GOES-18 Imager and Sounder Use Artificial Intelligence to Improve Weather Forecasting

Go (pronounced go) is a board game that combines strategy and tactics with intuition and imagination. It is played in East Asia, but its popularity is spreading to the West. In the 18th and 19th centuries, Go was introduced to Europe via China, Japan, Korea, and the German-speaking countries. Its popularity grew rapidly after the 1905 publication of a book on the game by the Japanese-born German scientist Oskar Korschelt. The game has since become a major international pastime, with tens of thousands of tournaments worldwide and several professional Go players in the United States, China, and Korea.
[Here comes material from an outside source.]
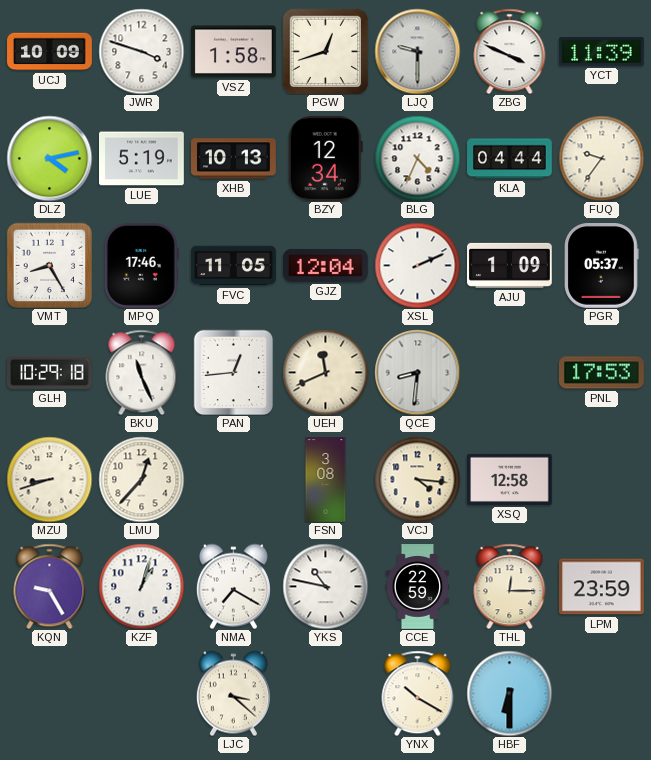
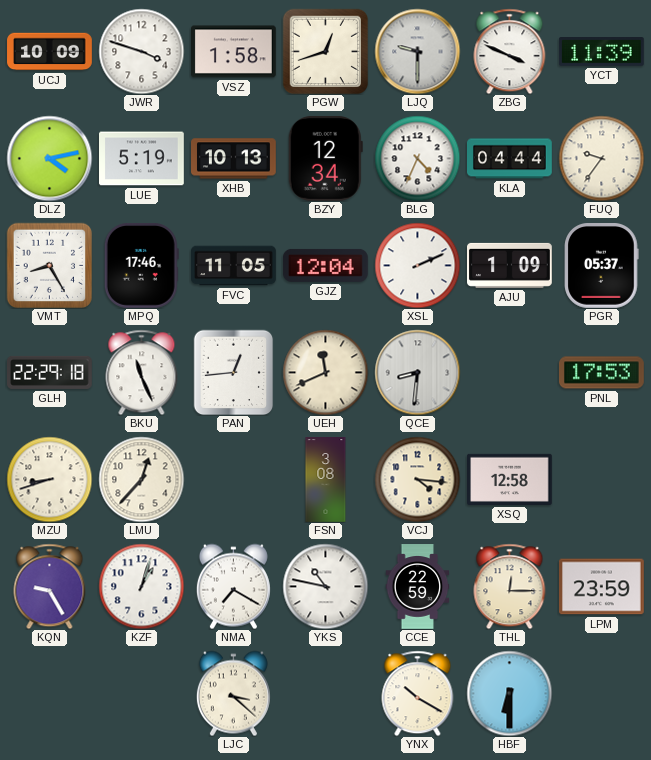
GLH: 10:29 -> 22:29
Unlike chess, which has 64 squares, the number of spaces in go is much greater and there are more possible moves on most turns. This creates many more complex strategic decisions, making it difficult for computers to evaluate and compare all the options in a given situation. However, advances in computer technology are increasing their ability to solve complicated strategic positions. For example, in the fall of 2017 an artificial intelligence (AI) system developed at IBM defeated the world champion of human-computer Go in a four-match match.

A team of scientists led by Dr. David Phillips, a NASA Goddard Space Flight Center (GSFC) chemist, has used AI to analyze and interpret images produced by GOES-18’s primary instruments—the Imager and Sounder. The GOES series of satellites are geostationary, meaning they rotate in the same spot in Earth’s orbit and can be observed at all times from locations around the globe.

The GOES-18 Imager and Sounder instruments both use a 31 cm Cassegrain telescope with two-axis servo-driven, gimballed mirror systems. These enable the sensors to scan both global scenes—Earth’s full disk—and close-up observations of severe storms. The Imager captures radiation that is reflected off of clouds and the surface of the Earth, while the Sounder measures the amount of energy and direction of the Sun’s electromagnetic (EM) field as it passes through the atmosphere.

This information is used by meteorologists to make weather forecasts and detect conditions such as tornadoes, hail storms, snowstorms, and hurricanes. It also aids in detecting rainfall during thunderstorms, measuring snow accumulations, and monitoring the movements of glaciers and sea and lake ice.

By analyzing GOES-18 data, Hashimoto and his colleagues hope to improve climate models of the Amazon rainforest’s seasonality. While previous studies have relied on polar-orbiting satellites that pass over the area only once or twice per day, GOES-18’s geostationary orbit allows the sensor to keep its eyes trained on the region. It can collect new data every 10-15 minutes, allowing for more nuanced views of the rainforest’s seasonality than were previously available. This can help researchers better understand how the forest may impact the carbon cycle, and inform climate policy for reducing greenhouse gas emissions.